What this task involves: Copy out all lines of the material below in which "alle" occurs.

Record set:

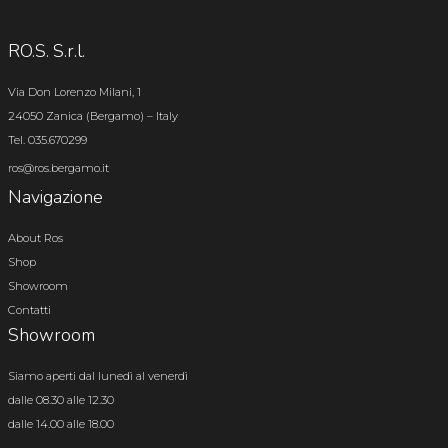
RO.S. S.r.l.
Via Don Lorenzo Milani, 1
24050 Zanica (Bergamo) – Italy
Tel. 035.670299
ros@ros.bergamo.it
Navigazione
About Ros
Shop
Showroom
Contatti
Showroom
Siamo aperti dal lunedì al venerdì
dalle 08.30 alle 12.30
dalle 14.00 alle 18.00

Reply to the task:
dalle 08.30 alle 12.30
dalle 14.00 alle 18.00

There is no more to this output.